Mais pour ça, il faut que je le finisse à temps!

Vente-trottoir: Victoire!

Les 20, 21 et 22 août, j’ai participé, pour la toute première fois, à la vente-trottoir qui a eu lieu dans le centre-ville de Victoriaville! Je remercie d’ailleurs Marjolaine Houle de m’avoir suggéré cette idée… Allez voir sa page Facebook, Les Créations Marjobarjo, pour jeter un coup d’oeil à ses bijoux super originaux!
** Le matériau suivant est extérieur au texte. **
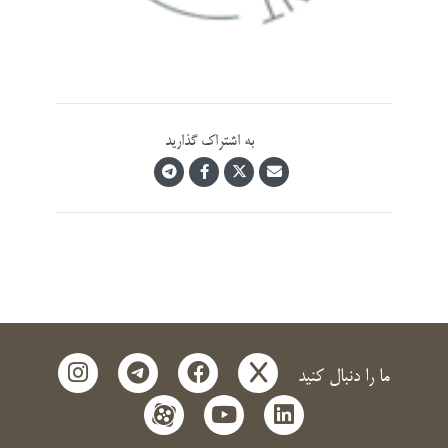
به اشتراک گذارید
instagram
telegram
facebook
x
ما را دنبال کنید
aparat
youtube
linkedin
Au début, j’hésitais un peu, et j’avais peur de trouver le temps long, et de ne pas vendre assez de livres pour justifier le prix que j’ai payé pour mon emplacement et mon kiosque… Finalement, ça a été une très belle expérience! J’ai parlé de mon livre à beaucoup de gens sympathiques, j’ai vendu 15 livres, et j’ai pu faire en sorte que plein de monde soient au courant de l’existence de mon roman, que les romans fantastiques les intéressent ou pas!
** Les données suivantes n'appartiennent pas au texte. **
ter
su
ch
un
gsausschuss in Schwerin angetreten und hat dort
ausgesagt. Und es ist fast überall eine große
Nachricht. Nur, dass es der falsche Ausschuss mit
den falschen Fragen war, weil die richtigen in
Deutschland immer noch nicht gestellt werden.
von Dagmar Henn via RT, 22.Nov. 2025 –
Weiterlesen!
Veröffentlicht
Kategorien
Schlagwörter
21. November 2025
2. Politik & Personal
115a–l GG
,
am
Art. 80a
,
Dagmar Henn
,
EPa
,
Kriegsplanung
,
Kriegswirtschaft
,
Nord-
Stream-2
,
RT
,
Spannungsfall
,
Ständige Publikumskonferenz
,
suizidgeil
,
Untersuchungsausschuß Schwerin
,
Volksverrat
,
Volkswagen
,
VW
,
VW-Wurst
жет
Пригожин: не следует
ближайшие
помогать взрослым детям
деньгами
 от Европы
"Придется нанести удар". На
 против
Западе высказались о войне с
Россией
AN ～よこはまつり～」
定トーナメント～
Je crois que ce qui a été le plus cool, vraiment, c’est de voir quelqu’un arriver à mon kiosque et dire «Je t’en prends un!» sans même m’avoir posé la moindre question sur mon livre! C’est arrivé à deux reprises. Ça m’a donné l’impression que des gens connaissaient l’existence de mon roman, et voulaient l’acheter, mais n’attendaient que la bonne occasion, cette occasion, pour se manifester.

… Peut-être aussi que ma belle nappe jaune les a convaincus, à distance, que mon roman était génial et qu’ils voulaient le lire.

La nappe jaune était un bel investissement.

La nappe jaune était un bel investissement.

Merci à la SDC du centre-ville de Victo pour avoir organisé cet événement. Merci à tous ceux qui sont venus me parler, m’encourager, ou m’acheter une copie de mon roman.

Cette coccinelle est venue m'encourager, et se renseigner sur mes instruments de création.

Cette coccinelle est venue m’encourager, et se renseigner sur mes instruments de création.

Il est maintenant possible d’acheter Le Parfum du Vent chez Orthanc & Loïc, Artisans médiévaux d’ici (situés au 26A Notre-Dame Est), qui ont pris 3 exemplaires de mon livre en consignation! Il est aussi, bien sûr, toujours possible de le commander sur Internet.

Je suis vraiment contente d’avoir pu présenter mon livre aux gens de Victo, à ma manière. Des événements comme celui-là, ça me fait me dire que de voir son roman sur les tablettes d’une librairie, ce n’est pas vraiment important, dans le fond. Voir quelqu’un qui te dit «Je t’en prends un!», et lui dédicacer une copie de mon livre, et la lui remettre en mains propres… c’est vraiment parfait.

Ça me donne envie, encore plus, de continuer à écrire, encore mieux, encore plus vite, chaque jour, toujours, et de publier des milliers de romans, et de partager mes histoires avec des hordes de lecteurs enthousiastes, encore et encore!

Ça me confirme que je suis sur la bonne voie, que je suis en train de faire ce que j’ai toujours voulu faire de ma vie, et que c’est réellement ça que je veux continuer à faire.

Bon, bien sûr, ça ne veut pas dire que tous les gens qui ont acheté mon livre vont l’aimer, ou même simplement le lire… Mais ça, c’est une autre histoire!

Le 3e jour, le Dragon est venu me rendre visite à mon kiosque!

Le 3e jour, le Dragon est venu me rendre visite à mon kiosque!